Page images and extracted text
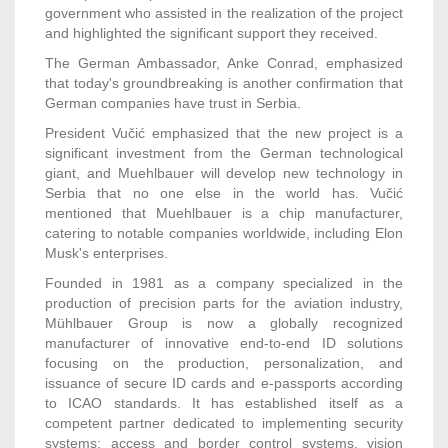
government who assisted in the realization of the project
and highlighted the significant support they received.
The German Ambassador, Anke Conrad, emphasized
that today's groundbreaking is another confirmation that
German companies have trust in Serbia.
President Vučić emphasized that the new project is a
significant investment from the German technological
giant, and Muehlbauer will develop new technology in
Serbia that no one else in the world has. Vučić
mentioned that Muehlbauer is a chip manufacturer,
catering to notable companies worldwide, including Elon
Musk's enterprises.
Founded in 1981 as a company specialized in the
production of precision parts for the aviation industry,
Mühlbauer Group is now a globally recognized
manufacturer of innovative end-to-end ID solutions
focusing on the production, personalization, and
issuance of secure ID cards and e-passports according
to ICAO standards. It has established itself as a
competent partner dedicated to implementing security
systems: access and border control systems, vision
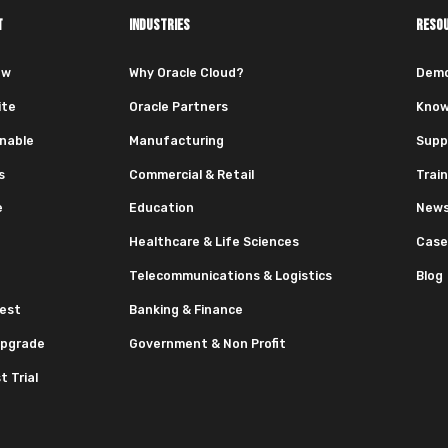
T
INDUSTRIES
RESO
ew
Why Oracle Cloud?
Dem
ite
Oracle Partners
Know
nable
Manufacturing
Supp
s
Commercial & Retail
Train
e
Education
News
Healthcare & Life Sciences
Case
Telecommunications & Logistics
Blog
est
Banking & Finance
pgrade
Government & Non Profit
 Trial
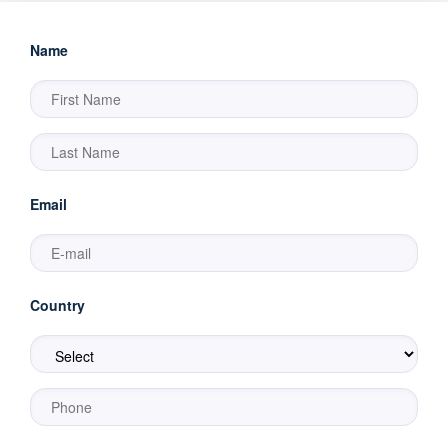
Name
Email
Country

## Aim of the task
Go through the data above and print exactly the lines from its first line through the line holding "production of precision", both included, leaving pictures aside.

## Completed task
government who assisted in the realization of the project
and highlighted the significant support they received.
The German Ambassador, Anke Conrad, emphasized
that today's groundbreaking is another confirmation that
German companies have trust in Serbia.
President Vučić emphasized that the new project is a
significant investment from the German technological
giant, and Muehlbauer will develop new technology in
Serbia that no one else in the world has. Vučić
mentioned that Muehlbauer is a chip manufacturer,
catering to notable companies worldwide, including Elon
Musk's enterprises.
Founded in 1981 as a company specialized in the
production of precision parts for the aviation industry,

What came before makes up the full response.